Exercise data below:

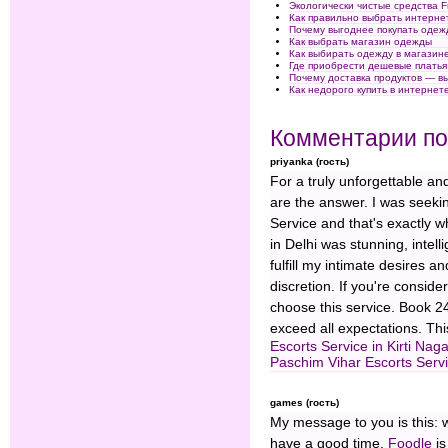
Экологически чистые средства F
Как правильно выбрать интерн
Почему выгоднее покупать одеж
Как выбрать магазин одежды
Как выбирать одежду в магазин
Где приобрести дешевые плать
Почему доставка продуктов — в
Как недорого купить в интерне
Комментарии по
priyanka (гость)
For a truly unforgettable and
are the answer. I was seeki
Service and that's exactly 
in Delhi was stunning, intel
fulfill my intimate desires 
discretion. If you're consid
choose this service. Book 24
exceed all expectations. This
Escorts Service in Kirti Nag
Paschim Vihar Escorts Serv
games (гость)
My message to you is this: 
have a good time.
Foodle
is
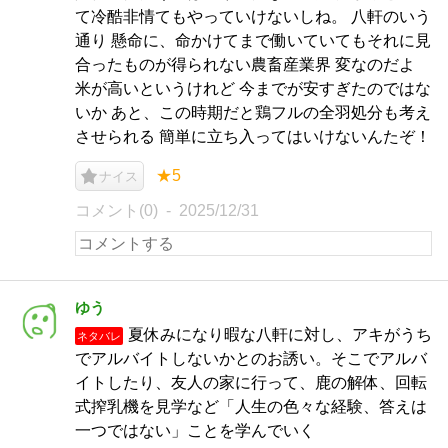
て冷酷非情てもやっていけないしね。 八軒のいう
通り 懸命に、命かけてまで働いていてもそれに見
合ったものが得られない農畜産業界 変なのだよ
米が高いというけれど 今までが安すぎたのではな
いか あと、この時期だと鶏フルの全羽処分も考え
させられる 簡単に立ち入ってはいけないんたぞ！
★5
ナイス
コメント(0)
2025/12/31
ゆう
夏休みになり暇な八軒に対し、アキがうち
ネタバレ
でアルバイトしないかとのお誘い。そこでアルバ
イトしたり、友人の家に行って、鹿の解体、回転
式搾乳機を見学など「人生の色々な経験、答えは
一つではない」ことを学んでいく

End of Exercise data.

-- Task prompt --
Your task is to retype the records above in full and exactly, omitting the pictures.

-- Reply --
Экологически чистые средства F
Как правильно выбрать интерн
Почему выгоднее покупать одеж
Как выбрать магазин одежды
Как выбирать одежду в магазин
Где приобрести дешевые плать
Почему доставка продуктов — в
Как недорого купить в интерне
Комментарии по
priyanka (гость)
For a truly unforgettable and
are the answer. I was seeki
Service and that's exactly 
in Delhi was stunning, intel
fulfill my intimate desires 
discretion. If you're consid
choose this service. Book 24
exceed all expectations. This
Escorts Service in Kirti Nag
Paschim Vihar Escorts Serv
games (гость)
My message to you is this: 
have a good time.
Foodle
is
て冷酷非情てもやっていけないしね。 八軒のいう
通り 懸命に、命かけてまで働いていてもそれに見
合ったものが得られない農畜産業界 変なのだよ
米が高いというけれど 今までが安すぎたのではな
いか あと、この時期だと鶏フルの全羽処分も考え
させられる 簡単に立ち入ってはいけないんたぞ！
★5
ナイス
コメント(0)
2025/12/31
ゆう
夏休みになり暇な八軒に対し、アキがうち
ネタバレ
でアルバイトしないかとのお誘い。そこでアルバ
イトしたり、友人の家に行って、鹿の解体、回転
式搾乳機を見学など「人生の色々な経験、答えは
一つではない」ことを学んでいく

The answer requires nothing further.